> **EXERCISE REQUIREMENTS**: Exact copy, no pictures: reproduce every record below as it stands.

Segment Open

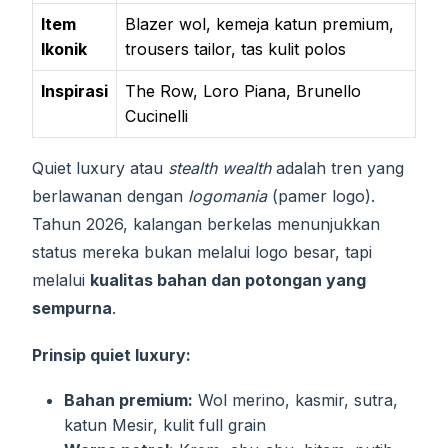
Item
Blazer wol, kemeja katun premium,
Ikonik
trousers tailor, tas kulit polos
Inspirasi
The Row, Loro Piana, Brunello
Cucinelli
Quiet luxury atau
stealth wealth
adalah tren yang
berlawanan dengan
logomania
(pamer logo).
Tahun 2026, kalangan berkelas menunjukkan
status mereka bukan melalui logo besar, tapi
melalui
kualitas bahan dan potongan yang
sempurna
.
Prinsip quiet luxury:
Bahan premium:
Wol merino, kasmir, sutra,
katun Mesir, kulit full grain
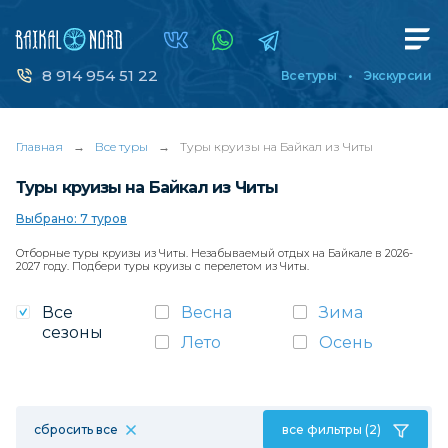
8 914 954 51 22
Все туры
Экскурсии
Главная
→
Все туры
→
Туры круизы на Байкал из Читы
Туры круизы на Байкал из Читы
Выбрано: 7 туров
Отборные туры круизы из Читы. Незабываемый отдых на Байкале в 2026-
2027 году. Подбери туры круизы с перелетом из Читы.
Все
Весна
Зима
сезоны
Лето
Осень
сбросить все
все фильтры (2)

Segment Closed

> **EXERCISE ANSWER**:
Item
Blazer wol, kemeja katun premium,
Ikonik
trousers tailor, tas kulit polos
Inspirasi
The Row, Loro Piana, Brunello
Cucinelli
Quiet luxury atau
stealth wealth
adalah tren yang
berlawanan dengan
logomania
(pamer logo).
Tahun 2026, kalangan berkelas menunjukkan
status mereka bukan melalui logo besar, tapi
melalui
kualitas bahan dan potongan yang
sempurna
.
Prinsip quiet luxury:
Bahan premium:
Wol merino, kasmir, sutra,
katun Mesir, kulit full grain
8 914 954 51 22
Все туры
Экскурсии
Главная
→
Все туры
→
Туры круизы на Байкал из Читы
Туры круизы на Байкал из Читы
Выбрано: 7 туров
Отборные туры круизы из Читы. Незабываемый отдых на Байкале в 2026-
2027 году. Подбери туры круизы с перелетом из Читы.
Все
Весна
Зима
сезоны
Лето
Осень
сбросить все
все фильтры (2)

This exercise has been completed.